**WHAT IS EXPECTED**
Pictures stay out of your copy, but everything else in the records below must be repeated exactly.

━━━━━━━━━━━━━━━━━━━━

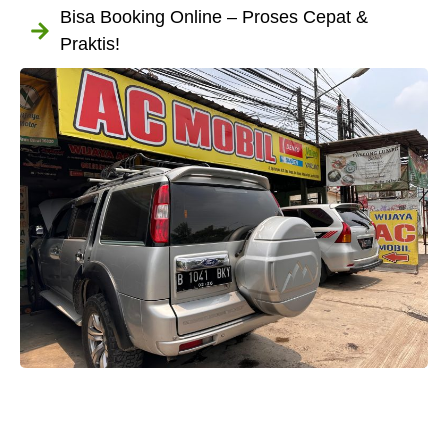
Bisa Booking Online – Proses Cepat &
Praktis!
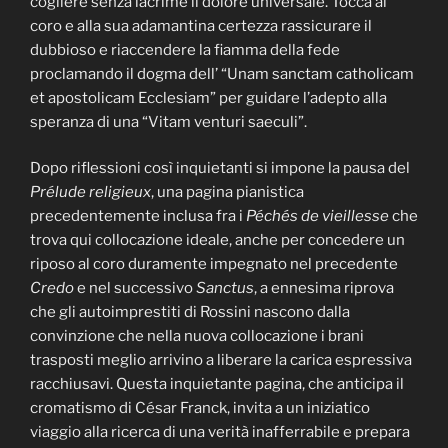
cogliere senza lacrime il dolore universale. Tocca al
coro e alla sua adamantina certezza rassicurare il
dubbioso e riaccendere la fiamma della fede
proclamando il dogma dell’ “Unam sanctam catholicam
et apostolicam Ecclesiam” per guidare l’adepto alla
speranza di una “Vitam venturi saeculi”.
Dopo riflessioni così inquietanti si impone la pausa del
Prélude religieux
, una pagina pianistica
precedentemente inclusa fra i
Péchés de vieillesse
che
trova qui collocazione ideale, anche per concedere un
riposo al coro duramente impegnato nel precedente
Credo
e nel successivo
Sanctus
, a ennesima riprova
che gli autoimprestiti di Rossini nascono dalla
convinzione che nella nuova collocazione i brani
trasposti meglio arrivino a liberare la carica espressiva
racchiusavi. Questa inquietante pagina, che anticipa il
cromatismo di César Franck, invita a un iniziatico
viaggio alla ricerca di una verità inafferrabile e prepara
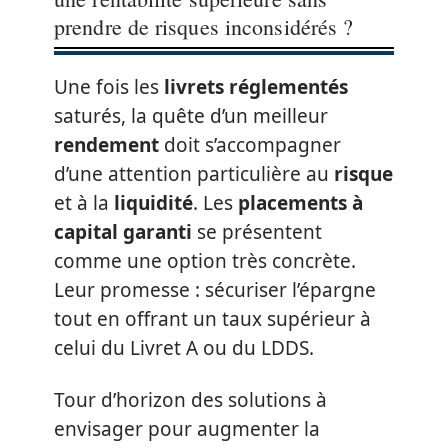
prendre de risques inconsidérés ?
Une fois les
livrets réglementés
saturés, la quête d’un meilleur
rendement
doit s’accompagner
d’une attention particulière au
risque
et à la
liquidité
. Les
placements à
capital garanti
se présentent
comme une option très concrète.
Leur promesse : sécuriser l’épargne
tout en offrant un taux supérieur à
celui du Livret A ou du LDDS.
Tour d’horizon des solutions à
envisager pour augmenter la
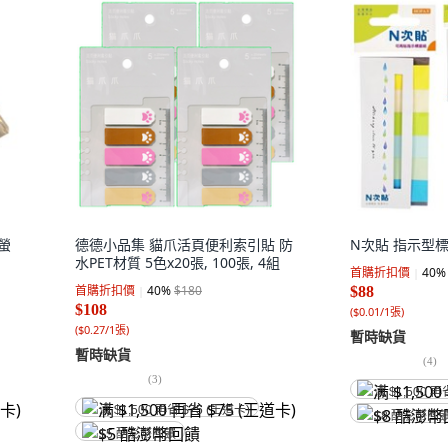
色螢
德德小品集 貓爪活頁便利索引貼 防
N次貼 指示型標籤
水PET材質 5色x20張, 100張, 4組
首購折扣價
40
%
首購折扣價
40
%
$180
$88
$108
(
$0.01/1張
)
(
$0.27/1張
)
暫時缺貨
暫時缺貨
(
4
)
(
3
)
满 $1,500 再
满 $1,500 再省 $75 (王道卡)
$8 酷澎幣回
$5 酷澎幣回饋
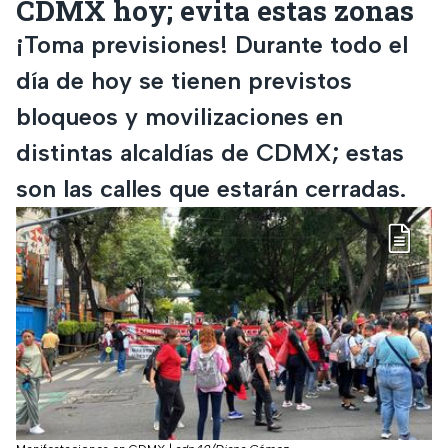
CDMX hoy; evita estas zonas
¡Toma previsiones! Durante todo el
día de hoy se tienen previstos
bloqueos y movilizaciones en
distintas alcaldías de CDMX; estas
son las calles que estarán cerradas.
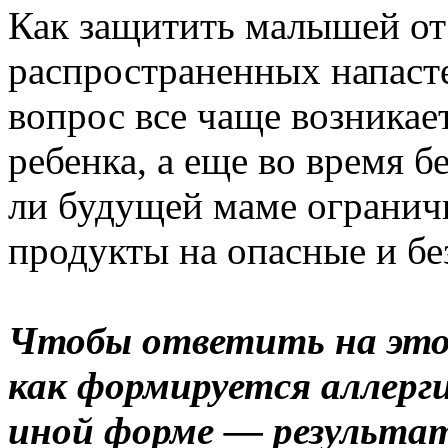
Как защитить малышей от
распространенных напаст
вопрос все чаще возникае
ребенка, а еще во время 
ли будущей маме ограничив
продукты на опасные и б
Чтобы ответить на этот
как формируется аллерги
иной форме — результат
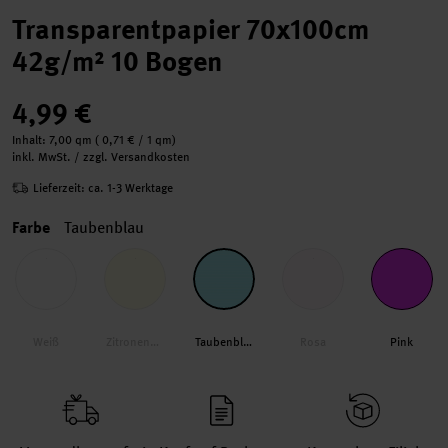
Transparentpapier 70x100cm
42g/m² 10 Bogen
4,99 €
Inhalt:
7,00 qm
(
0,71 €
/ 1 qm)
inkl. MwSt. / zzgl. Versandkosten
Lieferzeit: ca. 1-3 Werktage
Farbe
Taubenblau
Weiß
Zitronengelb
Taubenblau
Rosa
Pink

━━━━━━━━━━━━━━━━━━━━

**EXERCISE OUTPUT**
Bisa Booking Online – Proses Cepat &
Praktis!
cogliere senza lacrime il dolore universale. Tocca al
coro e alla sua adamantina certezza rassicurare il
dubbioso e riaccendere la fiamma della fede
proclamando il dogma dell’ “Unam sanctam catholicam
et apostolicam Ecclesiam” per guidare l’adepto alla
speranza di una “Vitam venturi saeculi”.
Dopo riflessioni così inquietanti si impone la pausa del
Prélude religieux
, una pagina pianistica
precedentemente inclusa fra i
Péchés de vieillesse
che
trova qui collocazione ideale, anche per concedere un
riposo al coro duramente impegnato nel precedente
Credo
e nel successivo
Sanctus
, a ennesima riprova
che gli autoimprestiti di Rossini nascono dalla
convinzione che nella nuova collocazione i brani
trasposti meglio arrivino a liberare la carica espressiva
racchiusavi. Questa inquietante pagina, che anticipa il
cromatismo di César Franck, invita a un iniziatico
viaggio alla ricerca di una verità inafferrabile e prepara
prendre de risques inconsidérés ?
Une fois les
livrets réglementés
saturés, la quête d’un meilleur
rendement
doit s’accompagner
d’une attention particulière au
risque
et à la
liquidité
. Les
placements à
capital garanti
se présentent
comme une option très concrète.
Leur promesse : sécuriser l’épargne
tout en offrant un taux supérieur à
celui du Livret A ou du LDDS.
Tour d’horizon des solutions à
envisager pour augmenter la
色螢
德德小品集 貓爪活頁便利索引貼 防
N次貼 指示型標籤
水PET材質 5色x20張, 100張, 4組
首購折扣價
40
%
首購折扣價
40
%
$180
$88
$108
(
$0.01/1張
)
(
$0.27/1張
)
暫時缺貨
暫時缺貨
(
4
)
(
3
)
满 $1,500 再
满 $1,500 再省 $75 (王道卡)
$8 酷澎幣回
$5 酷澎幣回饋
CDMX hoy; evita estas zonas
¡Toma previsiones! Durante todo el
día de hoy se tienen previstos
bloqueos y movilizaciones en
distintas alcaldías de CDMX; estas
son las calles que estarán cerradas.
Как защитить малышей от
распространенных напаст
вопрос все чаще возникае
ребенка, а еще во время 
ли будущей маме ограничив
продукты на опасные и б
Чтобы ответить на этот
как формируется аллерги
иной форме — результат
Transparentpapier 70x100cm
42g/m² 10 Bogen
4,99 €
Inhalt:
7,00 qm
(
0,71 €
/ 1 qm)
inkl. MwSt. / zzgl. Versandkosten
Lieferzeit: ca. 1-3 Werktage
Farbe
Taubenblau
Weiß
Zitronengelb
Taubenblau
Rosa
Pink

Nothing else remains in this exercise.